Keep Your Blog Consistent With Jekyll and Jest

Cameron McEfee /

In a blog like ours, where each author’s voice is an important part of the content, the task of maintaining a consistent style and tone is a challenge that grows with the size of our company. To reduce the load on the people that typically serve as editors, I’ve written a suite of copy-editor-style tests with Jest for our blog, which is generated by Jekyll.

If you’d like to try the same thing for your blog or statically generated site, this post covers the high-level problems that need to be solved and my take on how to address them.

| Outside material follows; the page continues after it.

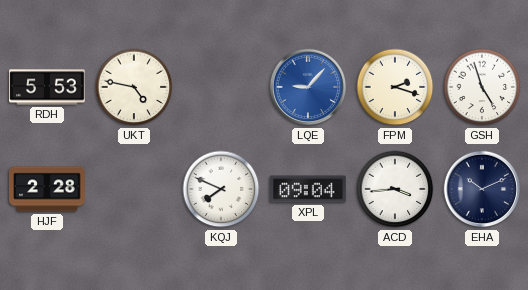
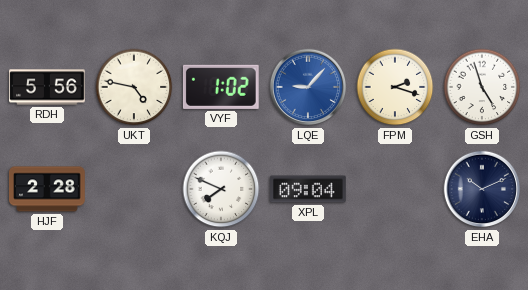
RDH: 5:53 -> 5:56
VYF: none -> 1:02
ACD: 3:44 -> none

While we’re biased toward Jekyll and Jest, the same concepts can be used with other generators and testing frameworks.

Assumptions

We’ll assume your blog post workflow looks like this:

Create a new branch > write a new post > make a pull request > the tests pass > merge and deploy

We’ll also assume you have Ruby and Node.js installed.

Step 1: Getting set up

I’ve gone ahead and created a boilerplate project for you over at cameronmcefee/jekyll-jest-example. You can work within the 1-getting-started folder, or copy it somewhere if you’d like to build on top of it.

Download the project boilerplate

This is the output from jekyll new <sitename>, with one tweak, which is that all the template files are now in the src folder, and _config.yml has been updated with source: src to ensure it builds correctly. By doing this, we prevent Jekyll from processing the node_modules and __tests__ folders, which would slow things down dramatically. This step isn’t necessary, but if you don’t keep your Jekyll source in a subfolder, be sure to ignore those folders in your config file (and all other non-essential files while you’re at it).

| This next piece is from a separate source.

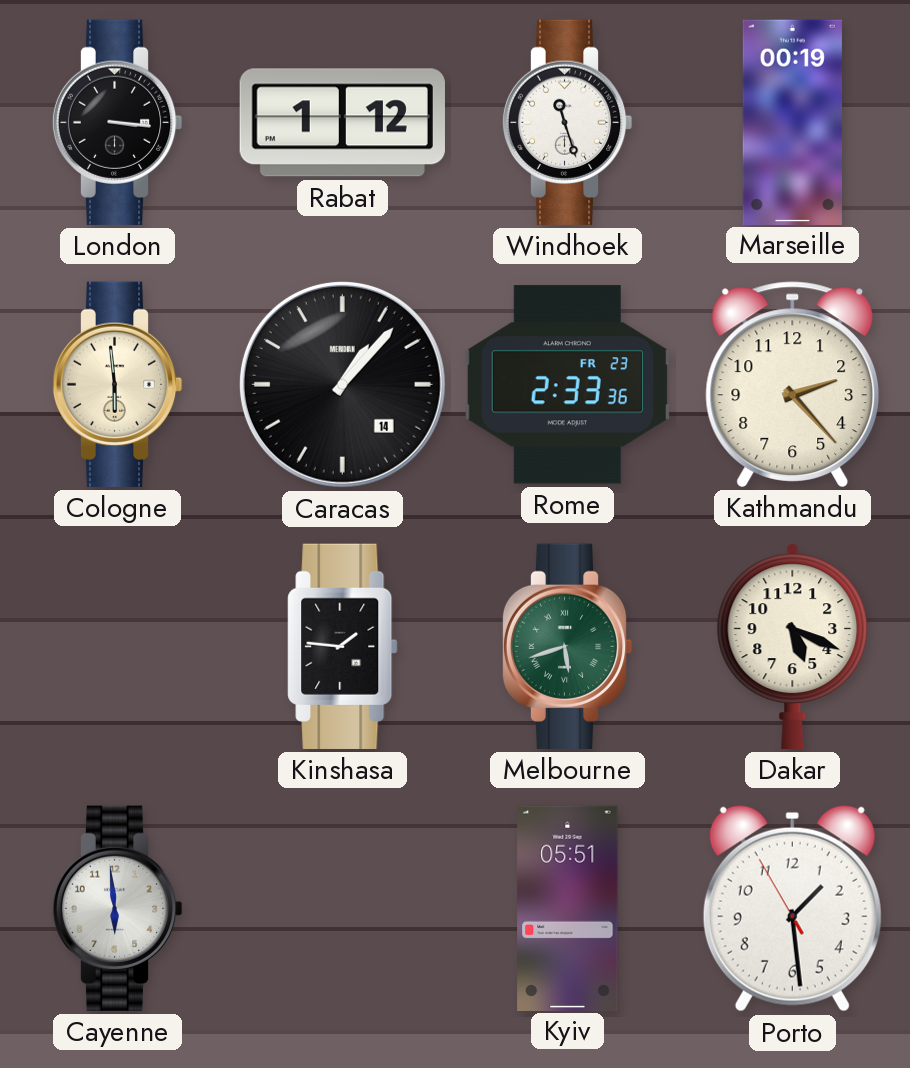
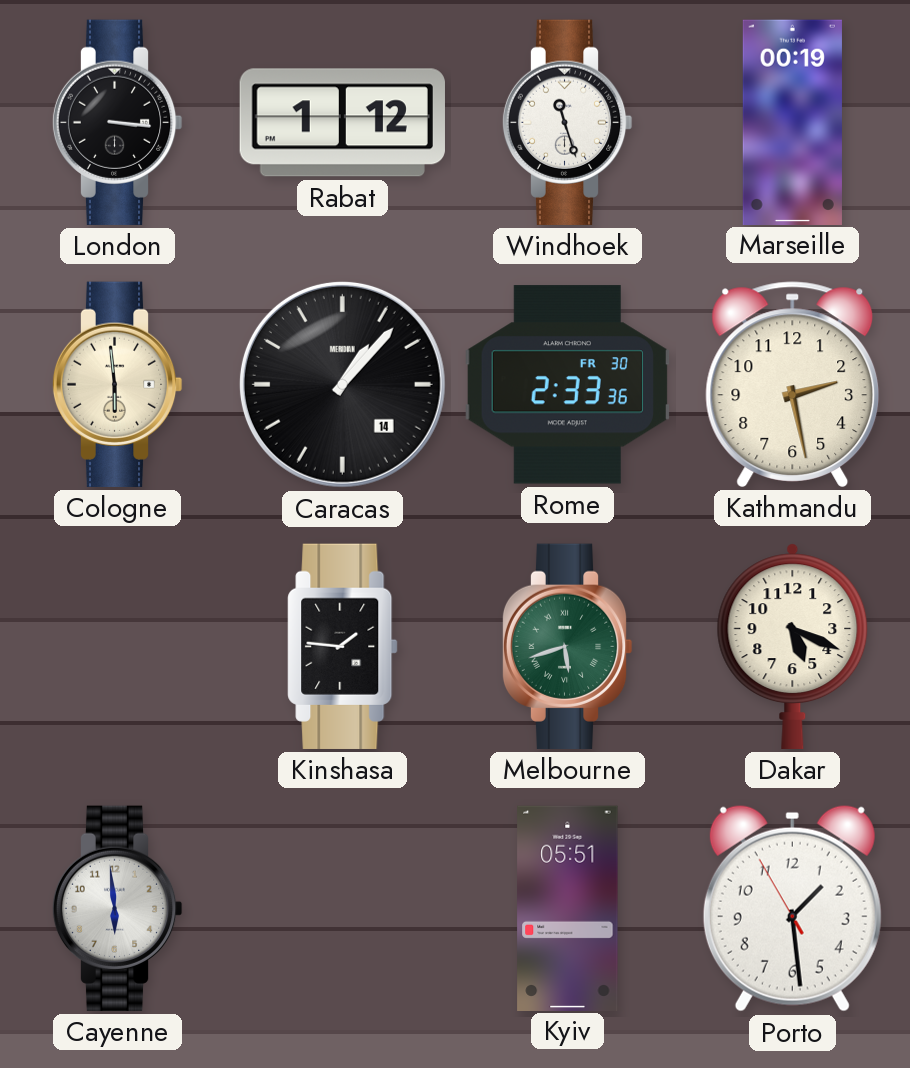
Rome date: FR 23 -> FR 30
Kathmandu: 2:23 -> 2:28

This folder also includes a package.json with Jest and Babel set as dependencies, a shell script in bin/test, which will let us do a little logic before out tests, and a hello world test in the __tests__ folder that we can use to prove everything works.

cd into the source for step 1 and run:

$ bundle install
$ npm install
$ bin/test

If everything went well, you should see something like this:

$ bin/test
Configuration file: _config.yml
            Source: src
       Destination: /Users/cameronmcefee/github/jekyll-jest-example/1-getting-started/_site
 Incremental build: disabled. Enable with --incremental
      Generating...
                    done in 0.553 seconds.
 Auto-regeneration: disabled. Use --watch to enable.
 PASS  __tests__/frontmatter.js
  Post frontmatter
    ✓ successfully runs Jest (5ms)

Test Suites: 1 passed, 1 total
Tests:       1 passed, 1 total
Snapshots:   0 total
Time:        1.073s
Ran all test suites.

Problems to solve

Writing a test suite for a statically generated blog requires a few special considerations, which we’ll cover in this post.

  • We must be able to test the same data Jekyll builds from.

  • We must be able to know which posts fail tests.

  • We must be able to test post data to ensure builds work.

  • We must be able to lint the content of posts to enforce our style guide.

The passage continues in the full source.